(TASK ITEM):
Which lines of the data contain the string "marker"? Copy every one of them.

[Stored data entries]
== Segment start ==

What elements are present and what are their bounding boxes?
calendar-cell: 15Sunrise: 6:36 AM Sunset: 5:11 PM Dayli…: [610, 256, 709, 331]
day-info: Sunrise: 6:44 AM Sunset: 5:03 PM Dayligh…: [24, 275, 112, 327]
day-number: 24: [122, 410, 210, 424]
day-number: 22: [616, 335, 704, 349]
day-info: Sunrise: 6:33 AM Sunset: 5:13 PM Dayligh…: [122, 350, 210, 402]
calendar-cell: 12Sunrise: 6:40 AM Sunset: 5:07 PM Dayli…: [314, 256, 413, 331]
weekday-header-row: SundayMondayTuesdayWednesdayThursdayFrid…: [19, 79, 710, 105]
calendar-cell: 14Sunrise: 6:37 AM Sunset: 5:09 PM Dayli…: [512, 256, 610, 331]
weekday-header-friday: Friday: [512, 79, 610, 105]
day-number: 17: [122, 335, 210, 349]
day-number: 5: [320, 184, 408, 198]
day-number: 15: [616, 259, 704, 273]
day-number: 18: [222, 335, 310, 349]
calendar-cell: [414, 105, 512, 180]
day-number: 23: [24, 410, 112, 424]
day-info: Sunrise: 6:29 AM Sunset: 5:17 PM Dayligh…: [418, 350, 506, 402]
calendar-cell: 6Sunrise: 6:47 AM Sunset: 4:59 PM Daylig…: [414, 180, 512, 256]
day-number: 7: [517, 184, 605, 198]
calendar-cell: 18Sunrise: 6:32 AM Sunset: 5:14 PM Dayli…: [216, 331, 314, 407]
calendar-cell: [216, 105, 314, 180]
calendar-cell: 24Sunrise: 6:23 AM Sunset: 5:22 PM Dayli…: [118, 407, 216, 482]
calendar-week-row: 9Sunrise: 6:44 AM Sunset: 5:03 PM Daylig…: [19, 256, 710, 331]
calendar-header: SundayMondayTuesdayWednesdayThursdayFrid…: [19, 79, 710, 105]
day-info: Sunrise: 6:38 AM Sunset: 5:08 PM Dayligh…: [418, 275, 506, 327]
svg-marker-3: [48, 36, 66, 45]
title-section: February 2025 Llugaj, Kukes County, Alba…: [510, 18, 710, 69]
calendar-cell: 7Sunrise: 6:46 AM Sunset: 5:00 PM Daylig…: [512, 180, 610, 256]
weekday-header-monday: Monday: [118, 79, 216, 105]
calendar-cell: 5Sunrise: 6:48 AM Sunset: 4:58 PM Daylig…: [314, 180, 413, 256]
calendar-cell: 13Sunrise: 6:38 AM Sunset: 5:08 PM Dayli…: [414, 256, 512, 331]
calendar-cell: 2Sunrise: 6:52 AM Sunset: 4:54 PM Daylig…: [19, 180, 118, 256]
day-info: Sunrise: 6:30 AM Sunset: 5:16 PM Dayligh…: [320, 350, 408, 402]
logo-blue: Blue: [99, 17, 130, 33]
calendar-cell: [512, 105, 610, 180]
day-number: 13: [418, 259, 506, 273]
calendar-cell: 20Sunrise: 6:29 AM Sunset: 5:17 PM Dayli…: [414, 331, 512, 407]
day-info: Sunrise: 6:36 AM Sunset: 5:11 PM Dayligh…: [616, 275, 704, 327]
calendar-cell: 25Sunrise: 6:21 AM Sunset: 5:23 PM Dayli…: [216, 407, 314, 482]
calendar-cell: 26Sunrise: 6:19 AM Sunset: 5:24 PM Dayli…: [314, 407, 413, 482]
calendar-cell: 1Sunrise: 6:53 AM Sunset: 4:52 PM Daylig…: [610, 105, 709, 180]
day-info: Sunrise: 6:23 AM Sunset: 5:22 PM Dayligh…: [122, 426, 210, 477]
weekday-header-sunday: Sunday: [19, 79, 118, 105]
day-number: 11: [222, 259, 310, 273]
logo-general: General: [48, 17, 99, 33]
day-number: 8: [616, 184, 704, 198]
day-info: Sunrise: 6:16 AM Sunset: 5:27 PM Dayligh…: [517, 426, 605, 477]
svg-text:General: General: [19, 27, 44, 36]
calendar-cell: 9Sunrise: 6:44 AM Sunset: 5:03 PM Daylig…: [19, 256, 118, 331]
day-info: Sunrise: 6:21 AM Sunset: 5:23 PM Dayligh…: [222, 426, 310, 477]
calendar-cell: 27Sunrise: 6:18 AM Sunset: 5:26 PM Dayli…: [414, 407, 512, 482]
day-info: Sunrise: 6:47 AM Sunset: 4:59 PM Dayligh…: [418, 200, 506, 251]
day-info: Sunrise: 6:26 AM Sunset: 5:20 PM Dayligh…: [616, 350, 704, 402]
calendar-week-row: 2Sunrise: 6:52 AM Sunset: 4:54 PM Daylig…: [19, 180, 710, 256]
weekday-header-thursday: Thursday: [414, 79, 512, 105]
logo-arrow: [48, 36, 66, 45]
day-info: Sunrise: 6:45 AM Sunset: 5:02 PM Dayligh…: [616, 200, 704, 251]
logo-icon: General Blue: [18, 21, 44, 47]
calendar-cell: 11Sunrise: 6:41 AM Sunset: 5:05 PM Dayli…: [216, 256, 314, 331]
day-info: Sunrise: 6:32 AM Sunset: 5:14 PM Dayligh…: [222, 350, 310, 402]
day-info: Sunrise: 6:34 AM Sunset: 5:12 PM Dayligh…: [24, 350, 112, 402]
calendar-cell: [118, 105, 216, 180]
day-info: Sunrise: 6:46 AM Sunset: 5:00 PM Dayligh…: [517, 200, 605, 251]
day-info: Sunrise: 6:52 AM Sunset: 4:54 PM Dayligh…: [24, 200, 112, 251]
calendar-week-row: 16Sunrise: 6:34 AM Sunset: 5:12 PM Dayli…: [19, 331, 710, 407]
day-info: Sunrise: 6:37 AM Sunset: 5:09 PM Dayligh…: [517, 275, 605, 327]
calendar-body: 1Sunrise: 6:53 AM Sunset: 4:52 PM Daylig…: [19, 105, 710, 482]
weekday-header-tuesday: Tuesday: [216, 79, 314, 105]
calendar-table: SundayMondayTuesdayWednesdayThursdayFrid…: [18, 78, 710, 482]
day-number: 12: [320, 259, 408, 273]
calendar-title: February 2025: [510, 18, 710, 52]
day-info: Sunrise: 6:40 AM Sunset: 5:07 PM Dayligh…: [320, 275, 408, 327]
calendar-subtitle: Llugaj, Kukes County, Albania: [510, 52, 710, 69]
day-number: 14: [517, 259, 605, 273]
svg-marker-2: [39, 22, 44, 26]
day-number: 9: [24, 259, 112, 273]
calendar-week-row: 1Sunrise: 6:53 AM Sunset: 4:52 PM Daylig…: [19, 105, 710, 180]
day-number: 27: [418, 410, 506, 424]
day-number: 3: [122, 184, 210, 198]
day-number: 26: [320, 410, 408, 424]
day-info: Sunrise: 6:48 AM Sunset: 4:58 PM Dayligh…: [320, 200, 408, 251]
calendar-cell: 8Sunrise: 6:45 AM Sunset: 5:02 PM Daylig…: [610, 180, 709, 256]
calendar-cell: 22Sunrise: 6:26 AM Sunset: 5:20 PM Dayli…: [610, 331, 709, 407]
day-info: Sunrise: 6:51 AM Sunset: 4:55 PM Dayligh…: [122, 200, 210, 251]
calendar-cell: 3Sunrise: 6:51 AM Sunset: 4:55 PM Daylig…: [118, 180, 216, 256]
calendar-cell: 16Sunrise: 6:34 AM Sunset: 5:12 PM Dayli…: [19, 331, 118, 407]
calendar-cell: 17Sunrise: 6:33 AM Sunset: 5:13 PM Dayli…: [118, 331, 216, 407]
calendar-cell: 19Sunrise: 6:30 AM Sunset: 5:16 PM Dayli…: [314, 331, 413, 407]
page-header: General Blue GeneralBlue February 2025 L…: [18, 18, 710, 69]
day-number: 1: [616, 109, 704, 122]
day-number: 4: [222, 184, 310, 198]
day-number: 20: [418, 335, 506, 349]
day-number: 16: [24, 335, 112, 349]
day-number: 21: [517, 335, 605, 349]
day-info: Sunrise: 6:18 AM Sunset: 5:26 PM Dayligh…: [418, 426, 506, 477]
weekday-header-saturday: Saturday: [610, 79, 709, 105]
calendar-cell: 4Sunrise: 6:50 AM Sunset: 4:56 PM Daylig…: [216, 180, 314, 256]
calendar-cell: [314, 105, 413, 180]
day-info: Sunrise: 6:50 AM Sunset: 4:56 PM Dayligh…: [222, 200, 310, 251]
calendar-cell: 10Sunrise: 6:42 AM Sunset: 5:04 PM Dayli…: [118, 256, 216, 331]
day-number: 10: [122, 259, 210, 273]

== Segment end ==

(FINAL ANSWER):
svg-marker-3: [48, 36, 66, 45]
svg-marker-2: [39, 22, 44, 26]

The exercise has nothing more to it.